In the vast interconnected cosmos of digital systems, security stands as the bedrock of trust. Cisco, a revered name in the tech industry, has long been synonymous with reliable and robust networking solutions. Yet, even the mightiest fortresses have their weak points, as recently demonstrated by a vulnerability discovered in Cisco’s BroadWorks platforms.

The vulnerability, known as CVE-2023-20238, is an authentication bypass flaw, with a maximum CVSS score of 10—signifying its critical nature. The platforms in the limelight are the Cisco BroadWorks Application Delivery Platform and the Cisco BroadWorks Xtended Services Platform. The flaw lies in their single sign-on (SSO) implementation, acting as a potential gateway for unauthorized users.


How does this happen? The root of this flaw traces back to the method BroadWorks platforms utilize to validate SSO tokens. In simpler terms, the gatekeeper of these platforms can be tricked with forged credentials.

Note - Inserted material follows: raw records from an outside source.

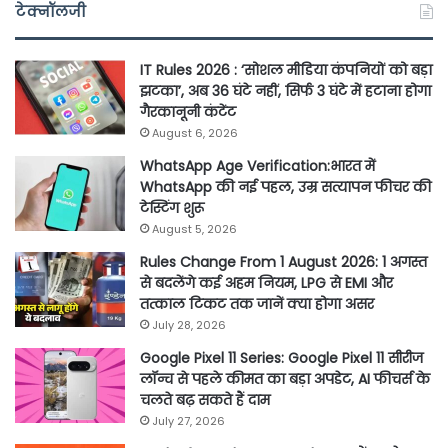
टेक्नॉलजी
IT Rules 2026 : ‘सोशल मीडिया कंपनियों को बड़ा
झटका’, अब 36 घंटे नहीं, सिर्फ 3 घंटे में हटाना होगा
गैरकानूनी कंटेंट
August 6, 2026
WhatsApp Age Verification:भारत में
WhatsApp की नई पहल, उम्र सत्यापन फीचर की
टेस्टिंग शुरू
August 5, 2026
Rules Change From 1 August 2026: 1 अगस्त
से बदलेंगे कई अहम नियम, LPG से EMI और
तत्काल टिकट तक जानें क्या होगा असर
July 28, 2026
Google Pixel 11 Series: Google Pixel 11 सीरीज
लॉन्च से पहले कीमत का बड़ा अपडेट, AI फीचर्स के
चलते बढ़ सकते हैं दाम
July 27, 2026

The successful exploitation of this vulnerability paves the way for multiple avenues of mischief. Imagine a cyber marauder, armed with nothing more than a valid user ID for the Cisco BroadWorks system, gaining unhindered access. The damage could range from toll fraud to executing high-privilege commands, dependent on the nature of the forged account.

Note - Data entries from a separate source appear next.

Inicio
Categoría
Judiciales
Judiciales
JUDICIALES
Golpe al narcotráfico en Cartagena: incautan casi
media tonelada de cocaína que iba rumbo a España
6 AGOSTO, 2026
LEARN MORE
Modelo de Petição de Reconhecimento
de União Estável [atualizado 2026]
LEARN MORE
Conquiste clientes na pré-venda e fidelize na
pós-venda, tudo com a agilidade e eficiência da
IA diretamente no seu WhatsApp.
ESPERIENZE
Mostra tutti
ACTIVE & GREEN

The implications are staggering. If the impersonated account holds administrator privileges, the attacker would be in the driving seat, potentially viewing confidential data, tweaking customer settings, or even altering other users’ configurations.

The reach of CVE-2023-20238 is not limited. The vulnerability rears its head in instances where BroadWorks platforms run a vulnerable Cisco BroadWorks release and have specific applications enabled. The list is

  • AuthenticationService
  • BWCallCenter
  • BWReceptionist
  • CustomMediaFilesRetrieval
  • ModeratorClientApp
  • PublicECLQuery
  • PublicReporting
  • Xsi-Actions
  • Xsi-Events
  • Xsi-MMTel
  • Xsi-VTR

While the situation might seem dire, there’s a beacon of hope. As of now, the Cisco PSIRT has found no evidence of CVE-2023-20238’s exploitation in the wild. Additionally, in line with its commitment to user security, Cisco has already taken action by releasing software patches to neutralize this threat.

Cisco BroadWorks Application Delivery Platform and BroadWorks Xtended Services Platform Release First Fixed Release
22.0 and earlier Migrate to a fixed release.
23.0 AP.platform.23.0.1075.ap385341
Release Independent (RI) 2023.06_1.333 and 2023.07_1.332

Unfortunately, there are no workarounds that address this vulnerability.